September 10th through September 16th

We arrived in Rome on Saturday, September 8th. The next day we went down to the local newsstand and purchased transit passes – one for each of us. The passes cost 30 Euros each and enable us to ride all buses, metros and trams without additional charge for the rest of September. Best money we’ve spent in a long time. We ride the transit often, several times each day if not more. We ride the transit to get to places and we also ride simply to take cost free tours of areas of Rome. When we have been trekking around and are really tired, we sometimes get on a bus just to ride around and rest. To make up for its mediocre Metro (i.e., subway) system, Rome has a fabulous bus system. And we are lucky to be near the 90 bus which is an express bus that goes to the Statione Termini where we can get the Metro and many other buses.

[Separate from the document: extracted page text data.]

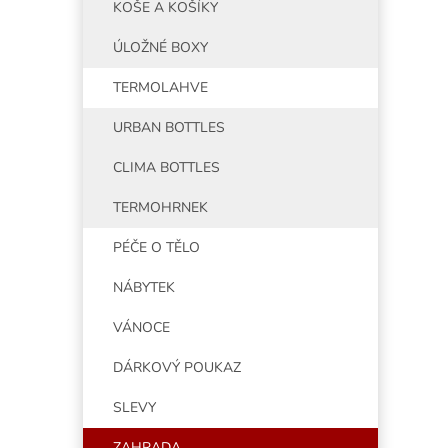
KOŠE A KOŠÍKY
ÚLOŽNÉ BOXY
TERMOLAHVE
URBAN BOTTLES
CLIMA BOTTLES
TERMOHRNEK
PÉČE O TĚLO
NÁBYTEK
VÁNOCE
DÁRKOVÝ POUKAZ
SLEVY
ZAHRADA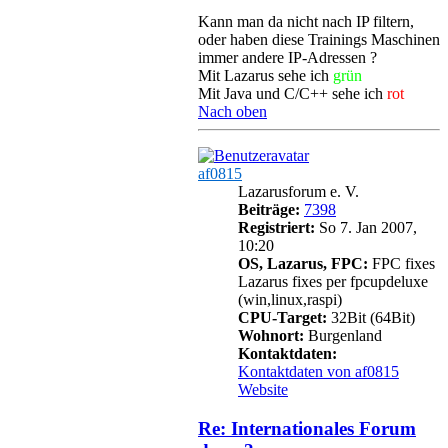
Kann man da nicht nach IP filtern,
oder haben diese Trainings Maschinen
immer andere IP-Adressen ?
Mit Lazarus sehe ich
grün
Mit Java und C/C++ sehe ich
rot
Nach oben
af0815
Lazarusforum e. V.
Beiträge:
7398
Registriert:
So 7. Jan 2007,
10:20
OS, Lazarus, FPC:
FPC fixes
Lazarus fixes per fpcupdeluxe
(win,linux,raspi)
CPU-Target:
32Bit (64Bit)
Wohnort:
Burgenland
Kontaktdaten:
Kontaktdaten von af0815
Website
Re: Internationales Forum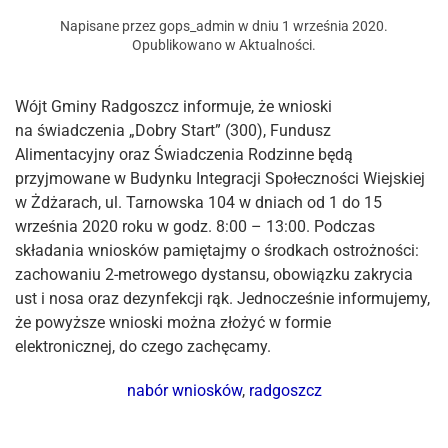
Napisane przez
gops_admin
w dniu
1 września 2020
.
Opublikowano w
Aktualności
.
Wójt Gminy Radgoszcz informuje, że wnioski
na świadczenia „Dobry Start” (300), Fundusz
Alimentacyjny oraz Świadczenia Rodzinne będą
przyjmowane w Budynku Integracji Społeczności Wiejskiej
w Żdżarach, ul. Tarnowska 104 w dniach od 1 do 15
września 2020 roku w godz. 8:00 – 13:00. Podczas
składania wniosków pamiętajmy o środkach ostrożności:
zachowaniu 2-metrowego dystansu, obowiązku zakrycia
ust i nosa oraz dezynfekcji rąk. Jednocześnie informujemy,
że powyższe wnioski można złożyć w formie
elektronicznej, do czego zachęcamy.
nabór wniosków
,
radgoszcz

How do the Romans get around. Well many certainly many rely on public transport like we do. But many, many others drive motor scooters. Old scooters, scooters for two people and fancy new scooters whose seats and controls look like those of luxurious automobiles. Of course many Romans drive automobiles and one of the most popular brands we see is the Smart car (photo, left) which is tiny and easy to park. These two-seaters are all over the place in Rome and we saw many of them in Paris and in Germany as well. Just don't get into an accident in one.






A slave of the empire     Like many others who have come to Rome, I have become a slave of the Empire at the hands of a Roman Legionaire. Of course it cost us 2 Euros to have my slavery recorded for posterity in this photo. I also had to surrender my beloved tour guide Key to Rome by Vreeland.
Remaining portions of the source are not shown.